Challenges with Big Data


Data volume: Data today is growing at an exponential rate. This high
tide of data will continue to rise continuously. The key questions are – “will
all this data be useful for analysis?”,
“Do we work with all this data or subset of it?”,
“How will we separate the knowledge from the noise?” etc.
Storage: Cloud computing is the answer to managing infrastructure for
big data as far as cost-efficiency, elasticity and easy upgrading /
downgrading is concerned. This further complicates the decision to host

big data solutions outside the enterprise.

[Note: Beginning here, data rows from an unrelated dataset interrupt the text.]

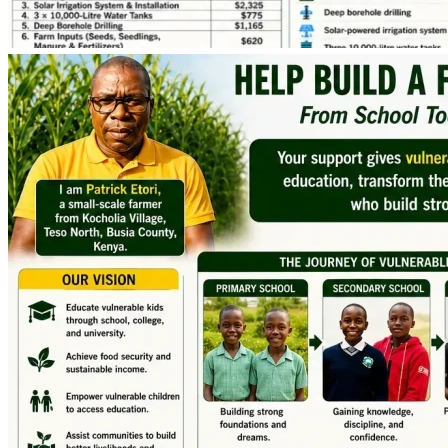
continue their education, our family can achieve financial 
stability, and our Elderly, and the entire community can 
benefit from a project designed to create a lasting impact.
Together, we can plant seeds of hope today and harvest 
opportunity for many, years to come.
Thank you for believing in our dream.
With sincere gratitude,
Patrick Nyamuke Etori & Kelvin Wanjohi Nyeri
Kocholia Village, Teso North, Busia County, Kenya
Phone (Kenya): +254 726 960 303
Phone (Australia Support Contact): +61 433 551 915
Email: [email redacted]
Fundraising Goal: USD 9,000
Fundraising Deadline: 30 June 2026
Project Launch: Early July 2026
Expected First Harvest Income: January 2027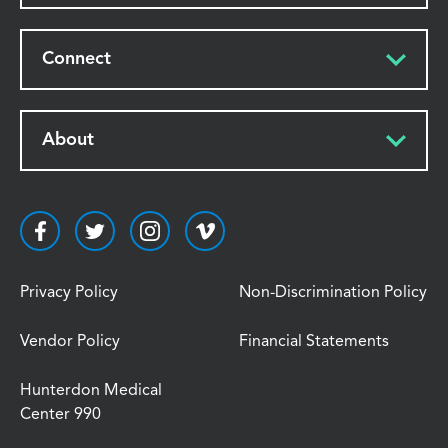
Connect
About
Privacy Policy
Non-Discrimination Policy
Vendor Policy
Financial Statements
Hunterdon Medical
Center 990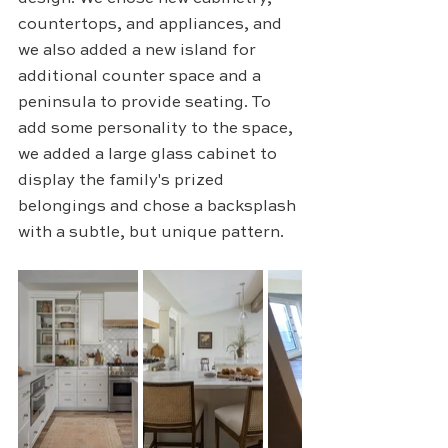
countertops, and appliances, and 
we also added a new island for 
additional counter space and a 
peninsula to provide seating. To 
add some personality to the space, 
we added a large glass cabinet to 
display the family's prized 
belongings and chose a backsplash 
with a subtle, but unique pattern.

Data retention: How long should one retain this data? Some data may
require for log-term decision, but some data may quickly become
irrelevant and obsolete.
Skilled professionals: In order to develop, manage and run those
applications that generate insights, organizations need professionals who
possess a high-level proficiency in data sciences.
Other challenges: Other challenges of big data are with respect to
capture, storage, search, analysis, transfer and security of big data.
Visualization: Big data refers to datasets whose size is typically beyond
the storage capacity of traditional database software tools. There is no
explicit definition of how big the data set should be for it to be considered
bigdata. Data visualization(computer graphics) is becoming popular as a
separate discipline. There are very few data visualization experts.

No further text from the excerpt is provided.